Items from a data source:
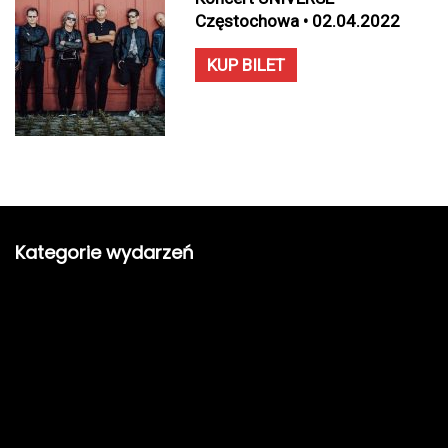
Częstochowa • 02.04.2022
KUP BILET
Kategorie wydarzeń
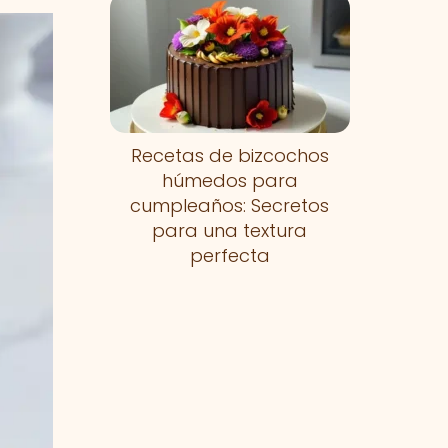
Recetas de bizcochos
húmedos para
cumpleaños: Secretos
para una textura
perfecta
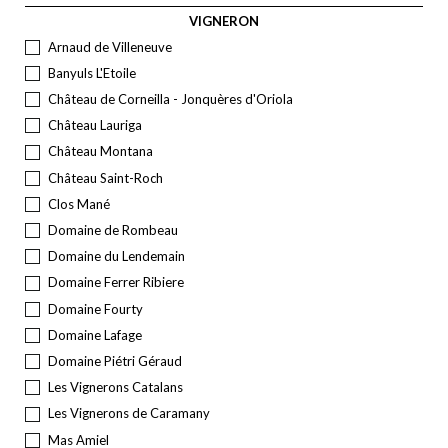
VIGNERON
Arnaud de Villeneuve
Banyuls L'Etoile
Château de Corneilla - Jonquères d'Oriola
Château Lauriga
Château Montana
Château Saint-Roch
Clos Mané
Domaine de Rombeau
Domaine du Lendemain
Domaine Ferrer Ribiere
Domaine Fourty
Domaine Lafage
Domaine Piétri Géraud
Les Vignerons Catalans
Les Vignerons de Caramany
Mas Amiel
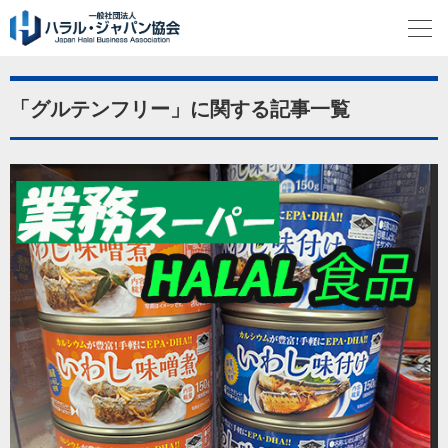
「グルテンフリー」に関する記事一覧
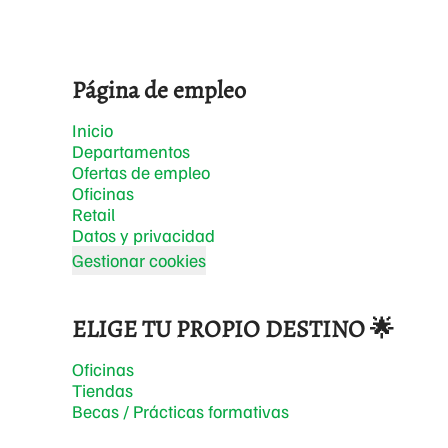
Página de empleo
Inicio
Departamentos
Ofertas de empleo
Oficinas
Retail
Datos y privacidad
Gestionar cookies
ELIGE TU PROPIO DESTINO 🌟
Oficinas
Tiendas
Becas / Prácticas formativas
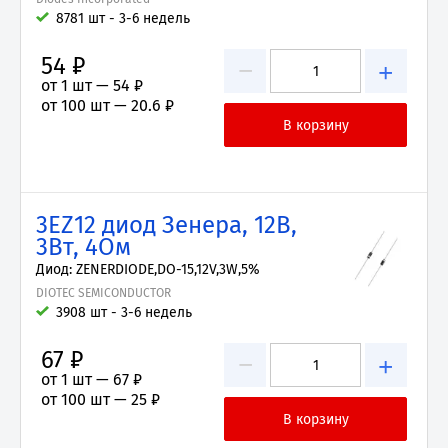
8781 шт - 3-6 недель
54 ₽
−
+
от 1 шт —
54 ₽
от 100 шт —
20.6 ₽
3EZ12 диод Зенера, 12В,
3Вт, 4Ом
Диод: ZENERDIODE,DO-15,12V,3W,5%
DIOTEC SEMICONDUCTOR
3908 шт - 3-6 недель
67 ₽
−
+
от 1 шт —
67 ₽
от 100 шт —
25 ₽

- ASSIGNMENT -
Copy out each line of the records that holds the string "Château".

- SOLUTION FOR THIS PROBLEM -
Château de Corneilla - Jonquères d'Oriola
Château Lauriga
Château Montana
Château Saint-Roch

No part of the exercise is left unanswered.